For advertisers and publishers, shrinkage can result from fraud, market volatility, technical issues, mismanagement, discrepancies, user base decline, and faulty forecasting. Regardless, the result is the same: a loss of expected value.
For most businesses, a certain amount of shrinkage is to be expected, but if it gets out of control, you’ll find your earnings reports consistently falling short and your company in peril. As a rule of thumb, you want to keep your shrinkage below 5%.
If you can catch and contain some of those shrinkage factors before they manifest, that’s extra money in the company coffers and/or users in its database. Again, this is an area where best-in-class monitoring technologies can help. With the benefit of predictive modeling, and fuller more context-aware operational observability, you can effectively limit your shrinkage exposure to instances of market volatility.
With AI patrolling their UA and monetization operations for any sign of discrepancy or anomaly, app growth professionals minimize shrinkage, ensuring that no growth obstructions are missed or allowed to linger.
In this way, growth teams can correct every misalignment, misconfiguration, and sub-optimal setup before it ever touches the bottom line — refining their forward-facing strategies as they go.
10. What tasks are you replacing with advanced analytics?
If you can name a handful of specific tasks that have been significantly made more efficient and effective through advanced analytics, you’re in good shape. If you can’t, well, you’re liable to fall behind.
It can be segment construction, placement optimization, A/B assessment, copy analysis, forecasting, funnel optimization, pacing adjustment, ARPDAU tracking, or metric monitoring. Regardless of the task, if you’re still toggling through spreadsheets and reporting dashboards, manually crunching numbers and running analyses, you’re almost certainly spending too much time on oversight that’s too incomplete, imprecise, and error-prone.

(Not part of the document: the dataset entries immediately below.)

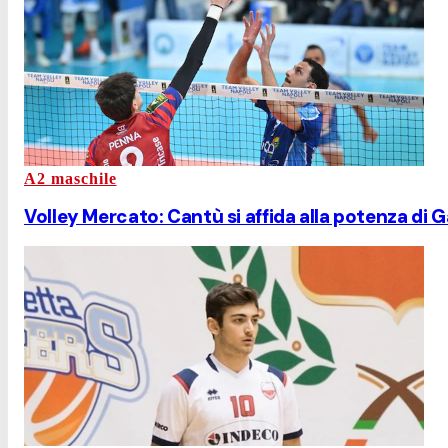
A2 maschile
Volley Mercato: Cantù si affida alla potenza di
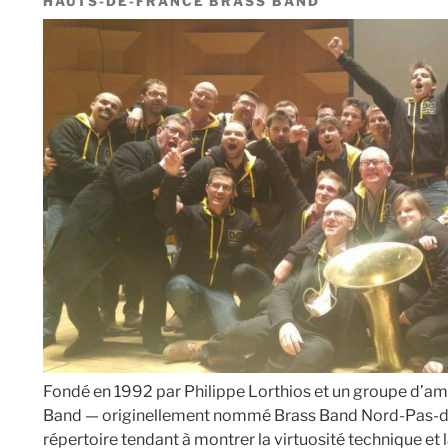
HAUTS-DE-FRANCE BRASS BAND
Fondé en 1992 par Philippe Lorthios et un groupe d’am
Band — originellement nommé Brass Band Nord-Pas-d
répertoire tendant à montrer la virtuosité technique e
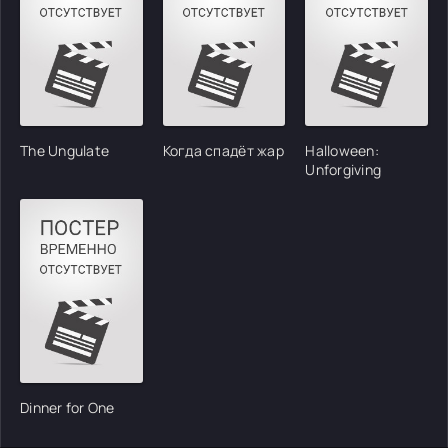
The Ungulate
Когда спадёт жар
Halloween:
Unforgiving
Dinner for One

Thankfully, as long as you’re in business, it’s not too late to up your analytics game. A good way to start is by making two lists:
- one of your most time-consuming daily tasks, and
- the other of tasks that have the greatest business impact
If any of your tasks appear on both lists, those are your top candidates for improvement. Then you’ll want to research any solutions or technologies that can help you automate, enhance, or streamline those tasks. When you find something that you believe is worth further exploration, you’ll want to start small, prove the value, and expand from there.

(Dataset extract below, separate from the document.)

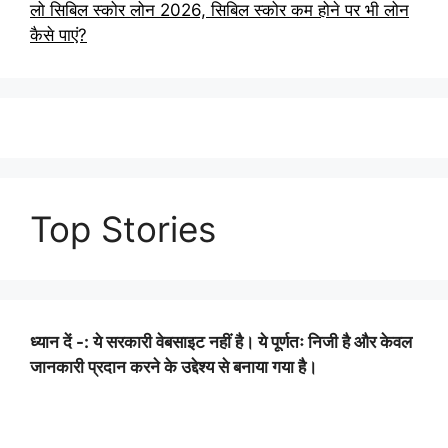
लो सिबिल स्कोर लोन 2026, सिबिल स्कोर कम होने पर भी लोन
कैसे पाएं?
Top Stories
ध्यान दें -: ये सरकारी वेबसाइट नहीं है। ये पूर्णतः निजी है और केवल
जानकारी प्रदान करने के उद्देश्य से बनाया गया है।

Follow the crawl, walk, run methodology. Rinse and repeat. And be sure to track the impact of all your analytics projects at all stages of their rollout.
Long story short
In the ever-evolving world of app growth, adaptation and knowledge are the keys to your app’s success. You need to have a firm grasp of your known knowns and known unknowns; and the answers to these 10 questions better be included among the former.
Put simply, there are certain pieces of information that should always be top of your mind and on the tip of your tongue:
- Keep an eye out for relevant trends
- Maximize labor productivity
- Have a finger on the pulse of your app creatives
- Minimize MTTR
- Maintain a realistic long-tail optimization strategy
- Keep the lid on low-spend campaigns
- Carry out diligent A/B test tracking
- Set spend & download goals
- Keep shrinkage in check
- Have an advanced analytics strategy in place
When it comes to growth operations, the ability to answer these questions quickly, clearly, and comprehensively can be the difference between success and failure. By embracing these questions, growth teams will be better equipped to stay ahead of the curve and thrive. In their answers you’ll find a compass to guide you through the complex terrain of app growth.